--- START ---

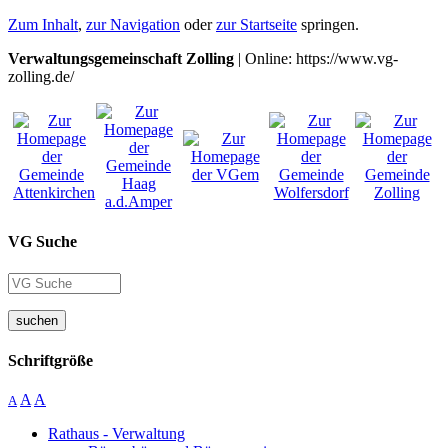
Zum Inhalt
,
zur Navigation
oder
zur Startseite
springen.
Verwaltungsgemeinschaft Zolling
| Online: https://www.vg-
zolling.de/
VG Suche
suchen
Schriftgröße
A
A
A
Rathaus - Verwaltung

--- END ---

**What you are asked to do**
Once the images are removed, print the remaining data exactly as it appears above.

**The answer**
Zum Inhalt
,
zur Navigation
oder
zur Startseite
springen.
Verwaltungsgemeinschaft Zolling
| Online: https://www.vg-
zolling.de/
VG Suche
suchen
Schriftgröße
A
A
A
Rathaus - Verwaltung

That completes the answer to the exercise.